§ Goal of the exercise
Every line of the records below that holds the word "Иркутск" belongs in the answer.

§ Source information
====================
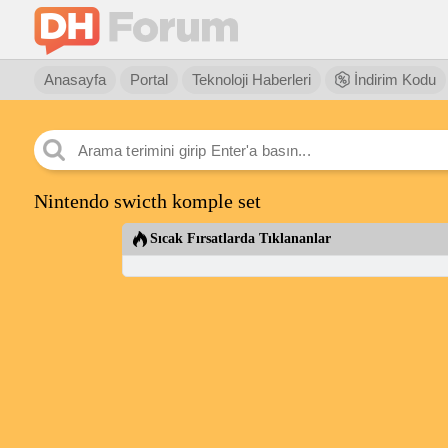
Anasayfa
Portal
Teknoloji Haberleri
İndirim Kodu
Nintendo swicth komple set
Sıcak Fırsatlarda Tıklananlar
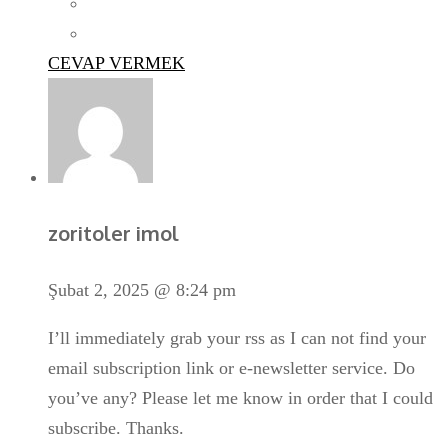
CEVAP VERMEK
zoritoler imol
Şubat 2, 2025 @ 8:24 pm
I’ll immediately grab your rss as I can not find your
email subscription link or e-newsletter service. Do
you’ve any? Please let me know in order that I could
subscribe. Thanks.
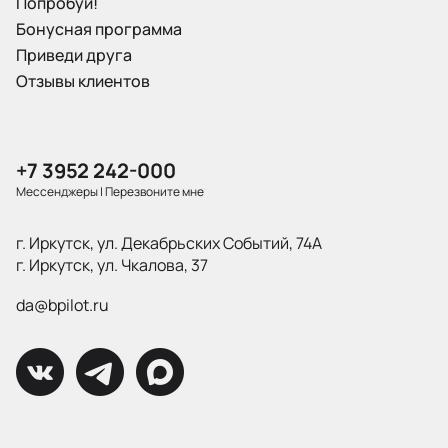
Попробуй!
Бонусная программа
Приведи друга
Отзывы клиентов
+7 3952 242-000
Мессенджеры
|
Перезвоните мне
г. Иркутск, ул. Декабрьских Событий, 74А
г. Иркутск, ул. Чкалова, 37
da@bpilot.ru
====================
§ Worked solution
г. Иркутск, ул. Декабрьских Событий, 74А
г. Иркутск, ул. Чкалова, 37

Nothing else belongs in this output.